◆ EXERCISE AIM ◆
Filter the entries below, keeping every line that has the word "баблс".

*-*-*

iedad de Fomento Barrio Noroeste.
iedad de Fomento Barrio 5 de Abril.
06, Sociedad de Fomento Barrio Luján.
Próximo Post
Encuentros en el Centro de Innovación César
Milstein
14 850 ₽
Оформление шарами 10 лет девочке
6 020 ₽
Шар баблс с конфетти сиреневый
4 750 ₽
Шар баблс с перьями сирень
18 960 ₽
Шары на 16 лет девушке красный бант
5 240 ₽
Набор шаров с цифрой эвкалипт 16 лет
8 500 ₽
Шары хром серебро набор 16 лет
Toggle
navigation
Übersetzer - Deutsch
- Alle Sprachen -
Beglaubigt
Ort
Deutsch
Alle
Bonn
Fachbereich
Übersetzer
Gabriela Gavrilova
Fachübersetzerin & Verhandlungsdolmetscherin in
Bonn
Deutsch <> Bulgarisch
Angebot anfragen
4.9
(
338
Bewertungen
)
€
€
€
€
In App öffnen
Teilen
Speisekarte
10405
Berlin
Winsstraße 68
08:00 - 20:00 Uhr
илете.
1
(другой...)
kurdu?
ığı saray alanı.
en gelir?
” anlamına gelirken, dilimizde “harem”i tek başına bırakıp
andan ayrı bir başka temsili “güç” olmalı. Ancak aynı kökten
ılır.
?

*-*-*

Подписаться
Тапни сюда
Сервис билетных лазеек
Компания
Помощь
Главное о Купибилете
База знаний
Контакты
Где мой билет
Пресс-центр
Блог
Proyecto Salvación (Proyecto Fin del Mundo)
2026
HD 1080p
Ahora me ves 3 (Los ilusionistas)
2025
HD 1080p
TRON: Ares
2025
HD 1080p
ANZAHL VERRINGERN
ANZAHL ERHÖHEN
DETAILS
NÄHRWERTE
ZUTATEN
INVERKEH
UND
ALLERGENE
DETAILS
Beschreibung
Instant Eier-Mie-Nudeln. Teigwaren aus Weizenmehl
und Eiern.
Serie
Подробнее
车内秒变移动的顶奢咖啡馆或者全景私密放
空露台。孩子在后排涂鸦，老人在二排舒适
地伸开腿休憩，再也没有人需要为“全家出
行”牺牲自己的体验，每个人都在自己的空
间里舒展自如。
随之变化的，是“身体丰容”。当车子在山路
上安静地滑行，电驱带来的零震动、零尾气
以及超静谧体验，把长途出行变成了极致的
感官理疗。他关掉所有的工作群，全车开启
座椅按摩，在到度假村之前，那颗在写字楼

*-*-*

◆ EXERCISE SOLUTION ◆
Шар баблс с конфетти сиреневый
Шар баблс с перьями сирень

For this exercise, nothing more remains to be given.